Pull every line that includes the word "output" out of the data below and copy it.

▶ _Dataset items_
'''

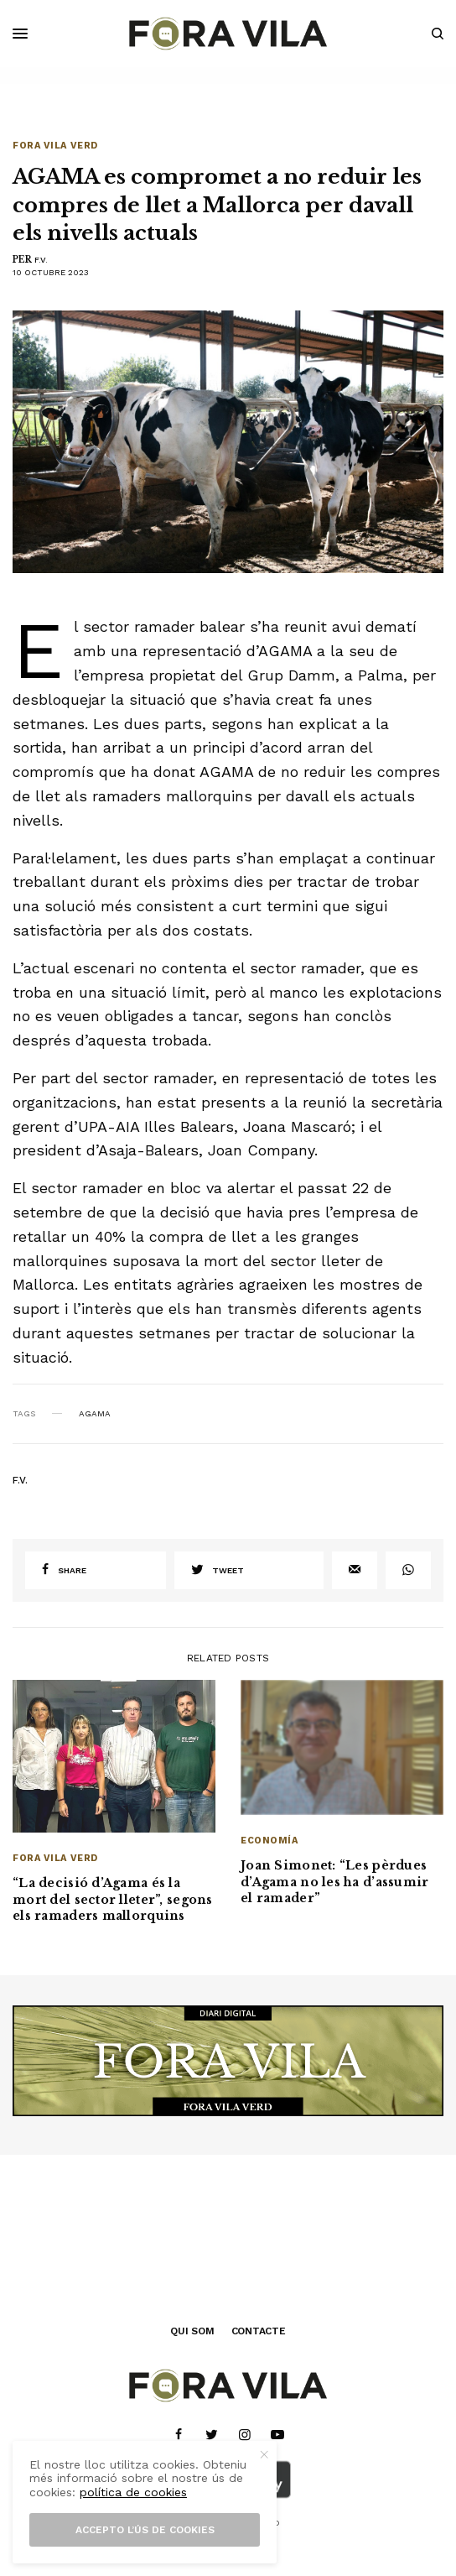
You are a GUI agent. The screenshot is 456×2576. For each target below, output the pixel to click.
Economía (269, 1840)
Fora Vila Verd (55, 145)
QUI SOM (192, 2331)
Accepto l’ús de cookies (145, 2530)
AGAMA (95, 1414)
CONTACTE (258, 2331)
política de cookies (133, 2492)
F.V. (41, 259)
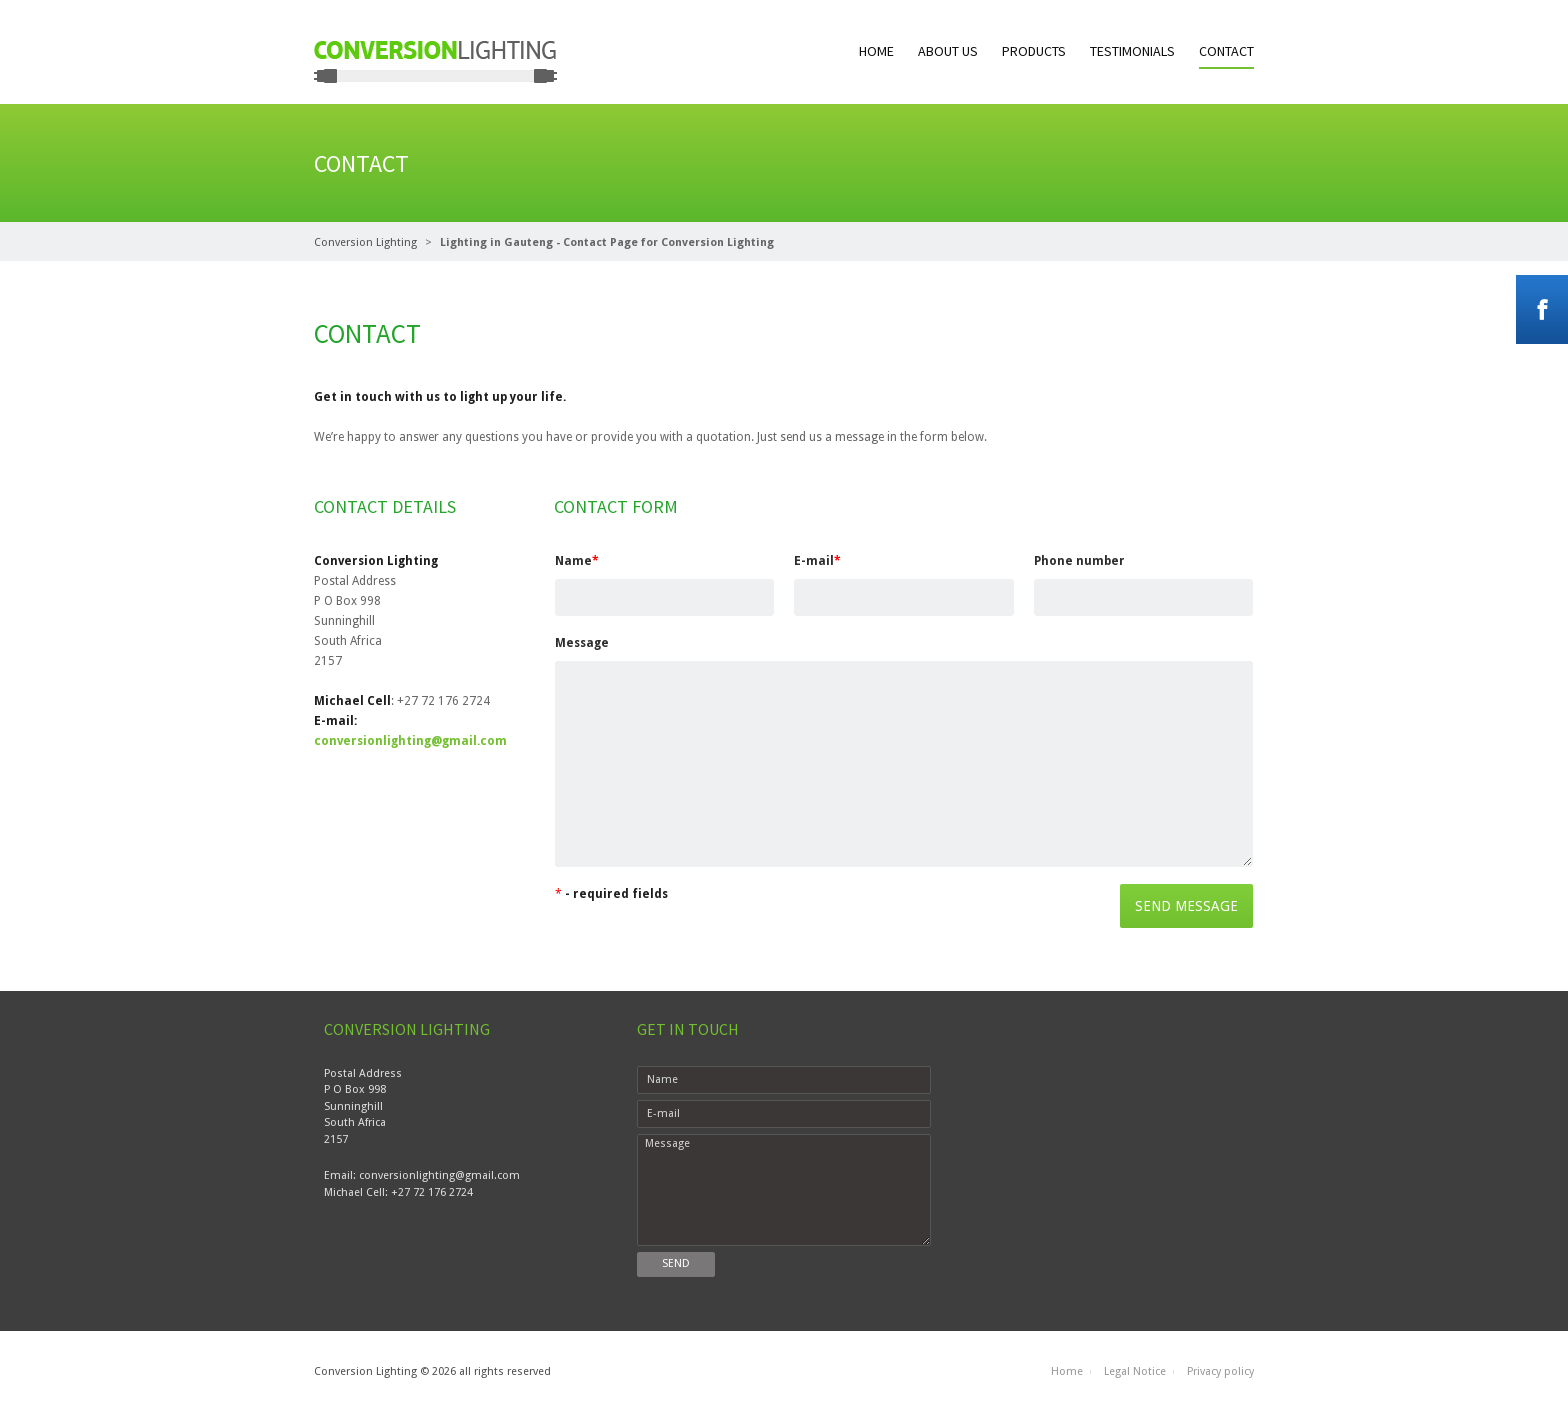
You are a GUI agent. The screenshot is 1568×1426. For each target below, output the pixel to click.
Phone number (1079, 561)
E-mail (817, 561)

'''

▶ _Response area_
You are a GUI agent. The screenshot is 456×2576. For each target below, output the pixel to click.
You are a GUI agent. The screenshot is 1568×1426. For each target below, output the pixel to click.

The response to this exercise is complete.